First, there were smaller shrines carried down the street, followed by women in kimonos, people dressed as white peacocks, small groups of musicians playing traditional music (of drums, flutes, and bells or gongs), kids on horses dressed in historic garb, samurai, and geishas. This portion is simple and amazing.
Then about an hour into the parade the first of the big wooden floats arrives from the side. There are two types of floats—those that are pushed on wheels but at the corners are picked up by a large group of men and turned by brute force to go in the new direction required of the corner, and the really large floats that weigh up to 12 tons that must be moved by a very complicated process that requires whole teams of men to lay down reeds, others to pour water on them, a huge gaggle to pull the carts, and a select few who hang from the front of the floats gracefully directing the men to pull and in which direction, using a series of hand movements and their fans. It is so beautiful to watch and the process must be repeated for each float no less than three times before the float has managed to be redirected in the new direction of the corner, before it can continue down the street.

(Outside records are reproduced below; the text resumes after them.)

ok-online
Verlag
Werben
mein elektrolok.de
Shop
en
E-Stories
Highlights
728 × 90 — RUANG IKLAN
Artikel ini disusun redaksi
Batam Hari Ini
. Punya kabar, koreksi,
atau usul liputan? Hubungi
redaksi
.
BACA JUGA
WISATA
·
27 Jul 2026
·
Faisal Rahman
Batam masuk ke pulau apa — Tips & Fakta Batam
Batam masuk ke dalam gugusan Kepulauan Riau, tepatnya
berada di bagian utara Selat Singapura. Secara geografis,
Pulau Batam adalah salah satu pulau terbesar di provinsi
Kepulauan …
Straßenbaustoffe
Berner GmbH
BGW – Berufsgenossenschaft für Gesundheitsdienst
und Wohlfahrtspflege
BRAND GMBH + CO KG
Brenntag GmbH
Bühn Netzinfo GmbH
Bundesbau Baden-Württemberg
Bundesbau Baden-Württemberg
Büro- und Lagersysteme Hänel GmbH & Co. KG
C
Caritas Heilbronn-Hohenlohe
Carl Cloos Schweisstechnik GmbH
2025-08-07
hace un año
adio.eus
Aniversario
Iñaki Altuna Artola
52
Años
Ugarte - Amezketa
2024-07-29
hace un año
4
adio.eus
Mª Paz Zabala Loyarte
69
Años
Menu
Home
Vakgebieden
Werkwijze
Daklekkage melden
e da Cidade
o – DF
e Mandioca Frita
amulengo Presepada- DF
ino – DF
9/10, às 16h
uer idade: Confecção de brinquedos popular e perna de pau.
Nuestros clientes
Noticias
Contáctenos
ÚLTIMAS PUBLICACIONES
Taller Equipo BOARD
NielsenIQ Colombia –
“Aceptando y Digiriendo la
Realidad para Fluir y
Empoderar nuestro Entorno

And some of the groups who lift the smaller floats to turn them, do not want to be outdone by the larger floats, so they will turn their float two, sometimes more times around in circles before setting it down again on the wheels. The more they do it, the bigger the cheers from the audience. These floats may be smaller, but one can tell they are definitely not lightweight, and the multiple turnings are for true showmanship.
After the final float passed, the original groups of hand-carried smaller shrines, women in kimonos, people dressed as white peacocks, kids on horses dressed in historic garb, samurai, and geishas walked back past us. It was so pretty.
When the parade finally ended, we went and got some lunch, then took the bus back to the stop for the Kiyomizu-dera temple.
By then It was really hot again and we were full from lunch, so what do we end up doing? We trudge up the hill, through the crowds, past all the stores selling stuff to see the temple we had seen in 2010. Ugh. Frankly, we had forgotten how much walking uphill was involved.
I’m glad we saw the shrine before, because we found at reaching the top that much of it is under construction—so we didn’t bother to pay the admission price to go out onto the terrace that overlooks Kyoto. It’s pretty, but we were hot, tired, and through with spending money for shrine admissions. We had reached the saturation point of ‘Oh-no. Not another shrine!’
After checking out the crowds of people for a while, we headed back down the hill through the meandering streets and past the cute little shops to our hotel.
After relaxing for a couple of hours we walked down Shijo to recreate the Tofu dinner experience that we had in 2010 and has been one of The Professor’s favorites ever since. They changed the menu up a bit since last time, but it’s basically 9 courses of (mostly) tofu or yuba at Ume no Hana. One of the courses alone makes it worth the trek—tofu, this time matcha-flavored, cooked right at the table. It is oh, so good.
Ume no Hana is a definite yes in our book and was a perfect end to a perfect stay in perfect Kyoto.